Viola Davis (right) stars in “The Help” with Emma Stone (left) and Octavia Spencer.
One said her boss tried to keep her in her place. Another said her boss suggested she aim higher in life. The experience of black domestic workers during the ’50s and ’60s depended on who the boss was.
The film adaptation of “The Help,” which opens here today, shines a light on days when African-Americans were expected to clean white people’s homes, and more. We talked with five Lowcountry people about their experiences:
Mary Jane Foreman started working in houses on the Isle of Palms in 1956. She was 15 and took domestic jobs during summers while in high school. Foreman, who comes from Mount Pleasant, now lives in Hinesville, Ga.
“It was not an option at the time,” Foreman said. “I worked to supplement the family income. The work provided money to buy school clothes and supplies. I would clean and babysit and some days you had to do breakfast for the family.
“It kept you off the farm,” Foreman said half-jokingly. “You could work in an air-conditioned house or 110-degree heat. I was a house black. My salary was $3.50 a day. That was almost like the top salary at the time.
“The people I worked for did not have a problem with what door you came through, they just wanted you there. I worked for a doctor and that made life easier for me. He was an inspiration. It was because of him that I became a nurse. He said I should not spend my life working as domestic help.”
Foreman studied practical nursing at Roper Hospital, then married and moved away at 20 because her husband was in the Army. She obtained a degree in education from the University of Maryland, but continued to work as a nurse for the Army.
When Catherine Frasier was 14, she caught the maids’ bus from Mount Pleasant to Sullivan’s Island. Once there, she knocked on doors looking for a job cooking, cleaning or baby-sitting in one of the houses.
That was the late ’40s and it was a summer job.
“They hired me to babysit. Then they added on cleaning the house. But they didn’t increase the money. I was getting about $10 a week, which was considered good money. They would never say, ‘Well Catherine, you get yourself something to eat.’ You’d have to sneak and eat out of their pots.
“They had a special bathroom in the house. Some had rooms out back for the maid to change or use the bathroom. Some had special plates and forks for the maids to use.”
Frasier said she worked in four houses during summers. She graduated from Laing High School in 1949, then trained to become a hairdresser and set up shop in the back of her father’s store.
Sherman Pyatt of Charleston was taken to work with his grandmother when he was 9. It was the late ’50s and Emma Pyatt cleaned, cooked and sometimes babysat grandchildren at a big house on the Battery.

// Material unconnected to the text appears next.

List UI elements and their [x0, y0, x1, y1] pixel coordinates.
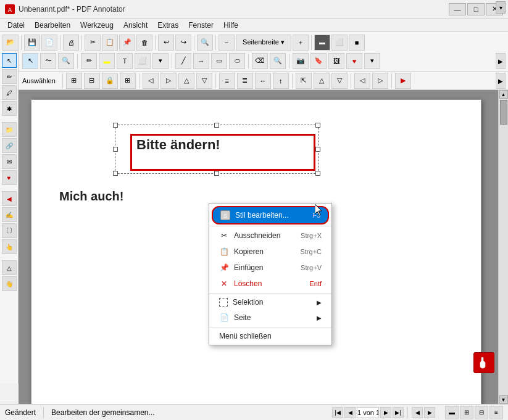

Pyatt’s job was to polish all of the brass he could find. When he was 10, he used a stepladder to reach and polish the chandeliers.
The wife in the house was distant, Pyatt said. She would nod her head or grunt when she encountered him. If the woman drove Emma Pyatt home, his grandmother would sit in the back seat.

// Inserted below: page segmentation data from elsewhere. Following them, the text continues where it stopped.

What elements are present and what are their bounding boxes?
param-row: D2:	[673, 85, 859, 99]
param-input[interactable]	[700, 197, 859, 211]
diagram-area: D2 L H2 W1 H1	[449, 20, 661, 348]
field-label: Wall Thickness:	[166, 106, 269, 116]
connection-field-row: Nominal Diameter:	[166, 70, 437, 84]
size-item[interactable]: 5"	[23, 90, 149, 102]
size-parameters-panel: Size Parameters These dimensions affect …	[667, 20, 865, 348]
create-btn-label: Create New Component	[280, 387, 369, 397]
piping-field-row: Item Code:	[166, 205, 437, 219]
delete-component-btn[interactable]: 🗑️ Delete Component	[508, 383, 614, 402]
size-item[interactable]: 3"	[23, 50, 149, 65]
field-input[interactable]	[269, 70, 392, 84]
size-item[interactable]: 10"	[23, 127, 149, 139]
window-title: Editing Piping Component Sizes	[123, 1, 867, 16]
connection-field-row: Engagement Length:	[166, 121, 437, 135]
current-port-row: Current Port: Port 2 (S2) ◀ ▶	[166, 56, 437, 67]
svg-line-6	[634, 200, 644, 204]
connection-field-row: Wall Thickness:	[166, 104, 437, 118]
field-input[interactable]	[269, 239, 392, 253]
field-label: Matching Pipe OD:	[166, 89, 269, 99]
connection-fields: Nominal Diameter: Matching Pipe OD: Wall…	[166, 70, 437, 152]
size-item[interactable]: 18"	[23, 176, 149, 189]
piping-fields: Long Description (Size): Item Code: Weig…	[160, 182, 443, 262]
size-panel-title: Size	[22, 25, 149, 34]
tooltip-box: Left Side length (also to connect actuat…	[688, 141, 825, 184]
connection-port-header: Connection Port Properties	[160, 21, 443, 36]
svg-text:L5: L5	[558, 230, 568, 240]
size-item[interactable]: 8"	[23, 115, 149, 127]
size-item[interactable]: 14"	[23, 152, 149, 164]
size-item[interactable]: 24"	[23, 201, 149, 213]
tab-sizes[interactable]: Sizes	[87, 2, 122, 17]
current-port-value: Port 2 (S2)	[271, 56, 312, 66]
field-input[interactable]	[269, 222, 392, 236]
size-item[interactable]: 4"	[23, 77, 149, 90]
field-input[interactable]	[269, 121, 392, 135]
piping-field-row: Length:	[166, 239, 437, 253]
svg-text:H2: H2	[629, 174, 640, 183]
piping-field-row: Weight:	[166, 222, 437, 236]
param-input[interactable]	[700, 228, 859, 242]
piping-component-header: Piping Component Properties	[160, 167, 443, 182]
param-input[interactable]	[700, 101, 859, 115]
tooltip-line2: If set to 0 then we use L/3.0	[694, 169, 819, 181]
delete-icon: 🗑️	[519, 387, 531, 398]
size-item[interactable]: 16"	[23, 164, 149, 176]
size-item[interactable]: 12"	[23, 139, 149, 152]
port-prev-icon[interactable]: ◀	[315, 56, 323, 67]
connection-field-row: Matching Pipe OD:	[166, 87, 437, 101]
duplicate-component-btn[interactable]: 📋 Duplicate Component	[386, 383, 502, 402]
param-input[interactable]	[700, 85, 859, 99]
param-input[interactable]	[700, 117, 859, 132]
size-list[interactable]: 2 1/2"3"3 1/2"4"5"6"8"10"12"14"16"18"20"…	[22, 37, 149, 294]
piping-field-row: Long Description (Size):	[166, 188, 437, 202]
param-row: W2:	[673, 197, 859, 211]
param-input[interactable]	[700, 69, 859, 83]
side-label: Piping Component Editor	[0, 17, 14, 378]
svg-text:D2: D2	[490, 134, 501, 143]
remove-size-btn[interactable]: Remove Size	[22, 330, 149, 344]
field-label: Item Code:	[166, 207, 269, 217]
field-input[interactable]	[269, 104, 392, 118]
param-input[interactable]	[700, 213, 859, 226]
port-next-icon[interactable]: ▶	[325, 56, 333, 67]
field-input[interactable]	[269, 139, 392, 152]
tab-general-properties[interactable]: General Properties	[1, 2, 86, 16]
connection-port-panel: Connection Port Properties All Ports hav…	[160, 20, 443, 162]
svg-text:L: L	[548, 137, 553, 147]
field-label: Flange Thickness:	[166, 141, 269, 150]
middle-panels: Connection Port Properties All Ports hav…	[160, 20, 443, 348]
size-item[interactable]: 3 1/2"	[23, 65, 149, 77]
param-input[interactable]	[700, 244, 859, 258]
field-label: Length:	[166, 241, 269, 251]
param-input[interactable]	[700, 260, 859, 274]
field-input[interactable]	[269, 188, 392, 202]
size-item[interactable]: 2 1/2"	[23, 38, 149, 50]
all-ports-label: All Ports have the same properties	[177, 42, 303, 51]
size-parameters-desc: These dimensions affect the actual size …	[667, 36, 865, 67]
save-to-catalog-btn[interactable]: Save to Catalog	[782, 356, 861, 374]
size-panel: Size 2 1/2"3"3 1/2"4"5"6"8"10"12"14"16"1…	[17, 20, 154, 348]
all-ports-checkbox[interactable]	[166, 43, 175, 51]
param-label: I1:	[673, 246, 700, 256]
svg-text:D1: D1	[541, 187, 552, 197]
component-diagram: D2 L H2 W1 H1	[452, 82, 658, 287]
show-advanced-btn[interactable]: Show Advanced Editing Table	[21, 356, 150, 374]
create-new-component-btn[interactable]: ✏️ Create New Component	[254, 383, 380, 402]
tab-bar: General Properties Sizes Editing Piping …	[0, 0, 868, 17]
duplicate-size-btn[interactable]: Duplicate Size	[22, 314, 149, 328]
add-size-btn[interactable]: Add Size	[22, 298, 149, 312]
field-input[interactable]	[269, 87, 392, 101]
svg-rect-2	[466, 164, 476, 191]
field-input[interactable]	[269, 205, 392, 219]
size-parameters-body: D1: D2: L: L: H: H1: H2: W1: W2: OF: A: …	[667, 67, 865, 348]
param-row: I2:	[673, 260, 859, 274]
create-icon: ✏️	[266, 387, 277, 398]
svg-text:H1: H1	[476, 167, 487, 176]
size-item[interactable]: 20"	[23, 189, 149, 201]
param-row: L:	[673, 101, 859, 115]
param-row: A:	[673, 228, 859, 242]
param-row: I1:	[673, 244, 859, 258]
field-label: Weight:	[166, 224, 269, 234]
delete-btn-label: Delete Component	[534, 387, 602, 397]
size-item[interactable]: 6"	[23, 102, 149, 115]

In March, Pyatt received an email from a member of that family. It was just before his book, “Emma’s Cast Iron Skillet: Lowcountry Recipes and Untold Stories,” featuring his grandmother’s recipes was released. The woman said his grandmother had worked for her family and wanted to know if his grandmother’s corn pudding recipe was in the book.
He didn’t respond.
“She really brought back memories,” he said. “Some of the food my grandmother cooked for them, she did not prepare for us. She did not have the ingredients because they were expensive. She would bring home the leftovers in a brown paper bag ... a portion of a broccoli casserole or baked chicken.
“By the time I was 12 my grandmother had a stroke. She probably stopped working for them in the ’60s and was making less than minimum wage. My grandmother died in 1968 and I don’t recall anyone from that family sending any condolences.”

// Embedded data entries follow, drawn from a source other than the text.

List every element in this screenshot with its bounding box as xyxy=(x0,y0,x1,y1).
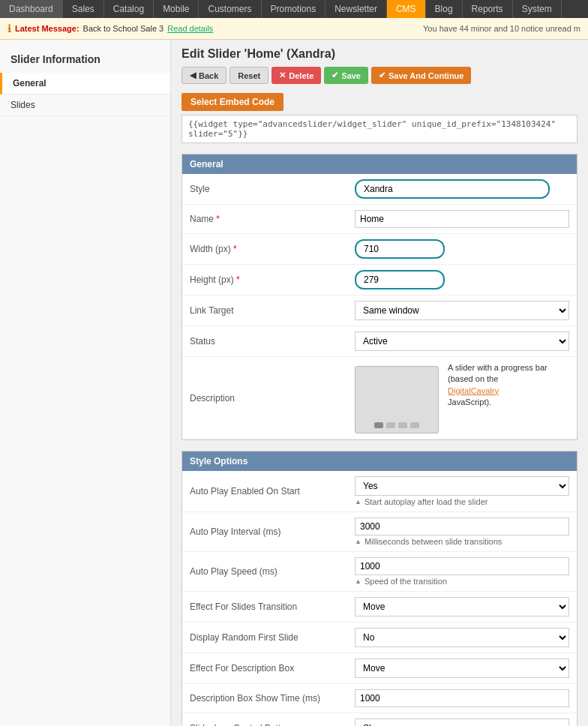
description-text: A slider with a progress bar (based on t… xyxy=(448,362,569,409)
page-title: Edit Slider 'Home' (Xandra) xyxy=(182,47,578,61)
nav-reports[interactable]: Reports xyxy=(463,0,513,18)
message-bar: ℹ Latest Message: Back to School Sale 3 … xyxy=(0,18,588,40)
description-label: Description xyxy=(182,357,347,440)
style-row: Style xyxy=(182,174,577,205)
auto-play-interval-label: Auto Play Interval (ms) xyxy=(182,512,347,552)
sidebar: Slider Information General Slides xyxy=(0,40,171,726)
dot-4 xyxy=(410,422,419,428)
main-content: Edit Slider 'Home' (Xandra) ◀ Back Reset… xyxy=(171,40,588,726)
action-bar: ◀ Back Reset ✕ Delete ✔ Save ✔ Save And … xyxy=(182,67,578,84)
info-icon: ℹ xyxy=(8,22,11,34)
auto-play-enabled-select[interactable]: YesNo xyxy=(355,476,569,496)
slider-preview xyxy=(355,366,439,434)
message-text: Back to School Sale 3 xyxy=(83,24,164,33)
auto-play-enabled-label: Auto Play Enabled On Start xyxy=(182,471,347,512)
save-continue-button[interactable]: ✔ Save And Continue xyxy=(371,67,471,84)
digital-cavalry-link[interactable]: DigitalCavalry xyxy=(448,386,499,395)
save-button[interactable]: ✔ Save xyxy=(324,67,368,84)
top-navigation: Dashboard Sales Catalog Mobile Customers… xyxy=(0,0,588,18)
random-slide-select[interactable]: NoYes xyxy=(355,628,569,647)
general-section-header: General xyxy=(182,154,577,174)
effect-slides-row: Effect For Slides Transition MoveFadeSli… xyxy=(182,592,577,622)
nav-catalog[interactable]: Catalog xyxy=(104,0,154,18)
message-label: Latest Message: xyxy=(15,24,80,33)
random-slide-row: Display Random First Slide NoYes xyxy=(182,622,577,653)
dot-3 xyxy=(398,422,407,428)
status-label: Status xyxy=(182,326,347,357)
name-label: Name * xyxy=(182,205,347,234)
effect-desc-label: Effect For Description Box xyxy=(182,653,347,684)
nav-sales[interactable]: Sales xyxy=(63,0,104,18)
read-details-link[interactable]: Read details xyxy=(167,24,213,33)
style-label: Style xyxy=(182,174,347,205)
nav-newsletter[interactable]: Newsletter xyxy=(326,0,387,18)
general-form-table: Style Name * Width (px) xyxy=(182,174,577,440)
auto-play-interval-input[interactable] xyxy=(355,518,569,536)
style-options-section: Style Options Auto Play Enabled On Start… xyxy=(182,451,578,726)
dot-2 xyxy=(386,422,395,428)
width-input[interactable] xyxy=(355,239,445,259)
nav-system[interactable]: System xyxy=(513,0,562,18)
name-row: Name * xyxy=(182,205,577,234)
back-button[interactable]: ◀ Back xyxy=(182,67,226,84)
auto-play-hint: Start autoplay after load the slider xyxy=(355,496,569,506)
nav-promotions[interactable]: Promotions xyxy=(262,0,326,18)
auto-play-interval-hint: Milliseconds between slide transitions xyxy=(355,536,569,546)
control-buttons-row: Slideshow Control Buttons ShowHide xyxy=(182,713,577,727)
auto-play-speed-label: Auto Play Speed (ms) xyxy=(182,552,347,592)
effect-slides-select[interactable]: MoveFadeSlide xyxy=(355,597,569,616)
control-buttons-select[interactable]: ShowHide xyxy=(355,718,569,726)
sidebar-item-general[interactable]: General xyxy=(0,73,170,94)
link-target-label: Link Target xyxy=(182,296,347,326)
width-row: Width (px) * xyxy=(182,234,577,265)
height-row: Height (px) * xyxy=(182,265,577,296)
notice-count: You have 44 minor and 10 notice unread m xyxy=(423,24,580,33)
sidebar-item-slides[interactable]: Slides xyxy=(0,94,170,116)
style-options-header: Style Options xyxy=(182,452,577,471)
style-options-table: Auto Play Enabled On Start YesNo Start a… xyxy=(182,471,577,726)
nav-customers[interactable]: Customers xyxy=(199,0,261,18)
slider-dots xyxy=(374,422,419,428)
height-label: Height (px) * xyxy=(182,265,347,296)
auto-play-speed-hint: Speed of the transition xyxy=(355,575,569,586)
width-label: Width (px) * xyxy=(182,234,347,265)
auto-play-enabled-row: Auto Play Enabled On Start YesNo Start a… xyxy=(182,471,577,512)
auto-play-interval-row: Auto Play Interval (ms) Milliseconds bet… xyxy=(182,512,577,552)
save-icon: ✔ xyxy=(332,70,338,80)
effect-desc-row: Effect For Description Box MoveFadeSlide xyxy=(182,653,577,684)
delete-button[interactable]: ✕ Delete xyxy=(272,67,321,84)
reset-button[interactable]: Reset xyxy=(230,67,268,84)
height-input[interactable] xyxy=(355,270,445,290)
effect-slides-label: Effect For Slides Transition xyxy=(182,592,347,622)
style-input[interactable] xyxy=(355,179,550,199)
desc-show-time-input[interactable] xyxy=(355,689,569,707)
nav-mobile[interactable]: Mobile xyxy=(154,0,199,18)
select-embed-code-button[interactable]: Select Embed Code xyxy=(182,93,284,111)
description-row: Description xyxy=(182,357,577,440)
sidebar-title: Slider Information xyxy=(0,47,170,73)
nav-blog[interactable]: Blog xyxy=(426,0,463,18)
page-layout: Slider Information General Slides Edit S… xyxy=(0,40,588,726)
desc-show-time-label: Description Box Show Time (ms) xyxy=(182,684,347,713)
nav-dashboard[interactable]: Dashboard xyxy=(0,0,63,18)
auto-play-speed-input[interactable] xyxy=(355,557,569,575)
save-continue-icon: ✔ xyxy=(379,70,386,80)
embed-section: Select Embed Code {{widget type="advance… xyxy=(182,93,578,143)
desc-show-time-row: Description Box Show Time (ms) xyxy=(182,684,577,713)
status-row: Status Active Inactive xyxy=(182,326,577,357)
link-target-select[interactable]: Same window New window Parent window xyxy=(355,301,569,320)
general-section: General Style Name * xyxy=(182,154,578,440)
embed-code-display: {{widget type="advancedslider/widget_sli… xyxy=(182,115,578,143)
back-icon: ◀ xyxy=(190,70,196,80)
control-buttons-label: Slideshow Control Buttons xyxy=(182,713,347,727)
random-slide-label: Display Random First Slide xyxy=(182,622,347,653)
delete-icon: ✕ xyxy=(279,70,286,80)
effect-desc-select[interactable]: MoveFadeSlide xyxy=(355,658,569,678)
nav-cms[interactable]: CMS xyxy=(387,0,426,18)
auto-play-speed-row: Auto Play Speed (ms) Speed of the transi… xyxy=(182,552,577,592)
link-target-row: Link Target Same window New window Paren… xyxy=(182,296,577,326)
status-select[interactable]: Active Inactive xyxy=(355,332,569,351)
name-input[interactable] xyxy=(355,210,569,228)
dot-1 xyxy=(374,422,383,428)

Jeanette Lee of Mount Pleasant worked beside her mother, Martha Gaillard, in a home on the peninsula as a teen in the late ’50s. While her mother had a key to the house and was not expected to use the back door, there still were rules.
“She had her own dressing room. It was a little place built in the back of the house with a bathroom. You know, that was just the rule back then. My mama worked for them for 35 years. She started off at about $3 a day. Mama left in 1981. She might have been making $35 a week for three days work. They paid her Social Security and they left money in the wills for her. One left more than $20,000 and the other about $5,000. Their son came to her funeral.”
Albertha Williams worked in North Charleston and peninsula houses from 1955 to 1964. They weren’t paying enough, she said.
“I worked for three people and I quit all of them.”
She usually left because her employers’ lists of duties were too long, including one she remembers well.
“She wanted me to polish the furniture, do the laundry, make the beds, dust the furniture, run the vacuum, sweep off the porch and the sidewalk, and polish the brass outside, because her neighbor’s maid did that.”
Yet, things had improved from the generation before.
Women of her mother’s generation used the back door, carried their own lunch, couldn’t eat at the kitchen table and used separate bathrooms. And their employers tended not to make Social Security payments.
Williams, a nurse, said she now has her own health care business and loves the work.